◆ Prompt
Only the lines that hold "Contacto" should be in the answer, each copied from the data below.

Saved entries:

..........

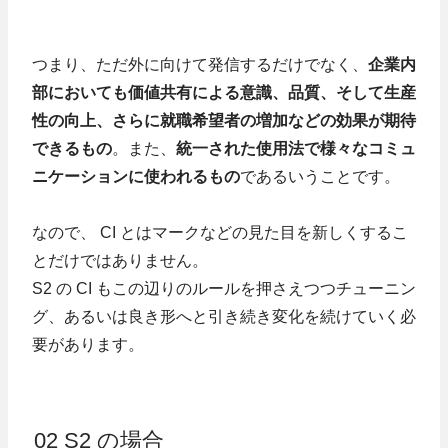
つまり、ただ外に向けて発信するだけでなく、
企業内
部においても価値共有による意識、品質、そして生産
性の向上、さらに就職希望者の増加などの効果が期待
できるもの
。また、
統一された使用法で様々なコミュ
ニケーションに使われるもの
であるいうことです。
なので、 CI とはマークなどの見た目を新しくするこ
とだけではありません。
S2 の CI もこの辺りのルールを押さえつつチューニン
グ、あるいは良き形へと引き続き変化を続けていく必
要があります。
02 S2 の場合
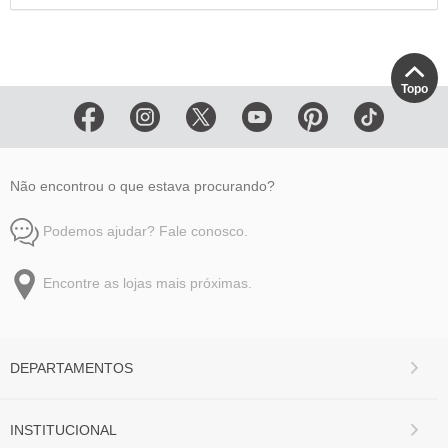
Topo
Não encontrou o que estava procurando?
Podemos ajudar? Fale conosco.
Encontre as lojas mais próximas.
DEPARTAMENTOS
INSTITUCIONAL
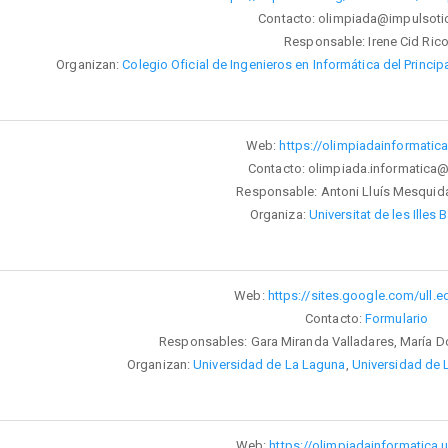
Contacto: olimpiada@impulsoti
Responsable: Irene Cid Ric
Organizan:
Colegio Oficial de Ingenieros en Informática del Princi
Web:
https://olimpiadainformatica
Contacto: olimpiada.informatica@
Responsable: Antoni Lluís Mesquida
Organiza:
Universitat de les Illes 
Web:
https://sites.google.com/ull.e
Contacto:
Formulario
Responsables: Gara Miranda Valladares, María 
Organizan:
Universidad de La Laguna
,
Universidad de 
Web:
https://olimpiadainformatica.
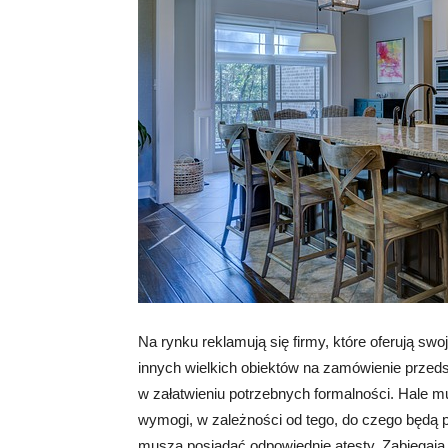
Na rynku reklamują się firmy, które oferują swoj
innych wielkich obiektów na zamówienie przed
w załatwieniu potrzebnych formalności. Hale 
wymogi, w zależności od tego, do czego będą p
muszą posiadać odpowiednie atesty. Zabiegają 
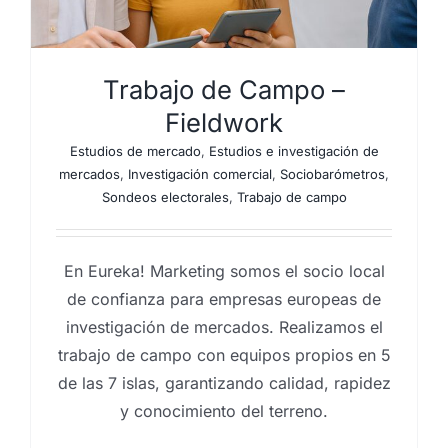
Trabajo de Campo –
Fieldwork
Estudios de mercado
,
Estudios e investigación de
mercados
,
Investigación comercial
,
Sociobarómetros
,
Sondeos electorales
,
Trabajo de campo
En Eureka! Marketing somos el socio local
de confianza para empresas europeas de
investigación de mercados. Realizamos el
trabajo de campo con equipos propios en 5
de las 7 islas, garantizando calidad, rapidez
y conocimiento del terreno.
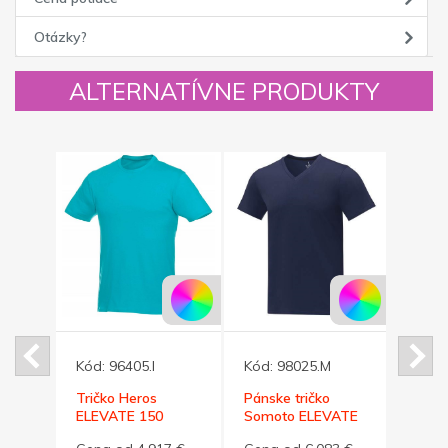
Otázky?
ALTERNATÍVNE PRODUKTY
Kód:
96405.I
Kód:
98025.M
Kód:
o,
Tričko Heros
Pánske tričko
Tess 
ELEVATE 150
Somoto ELEVATE
žltá, 
tyrkysové XXL
do V námor.modré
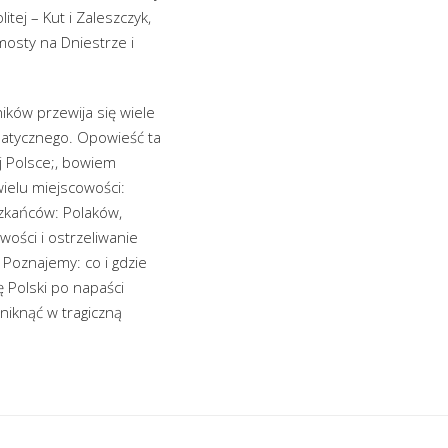
ej – Kut i Zaleszczyk,
mosty na Dniestrze i
ików przewija się wiele
matycznego. Opowieść ta
j Polsce;, bowiem
ielu miejscowości:
szkańców: Polaków,
ości i ostrzeliwanie
Poznajemy: co i gdzie
ę Polski po napaści
niknąć w tragiczną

..........

◆ Your response
Contacto: olimpiada@impulsoti
Contacto: olimpiada.informatica@
Contacto:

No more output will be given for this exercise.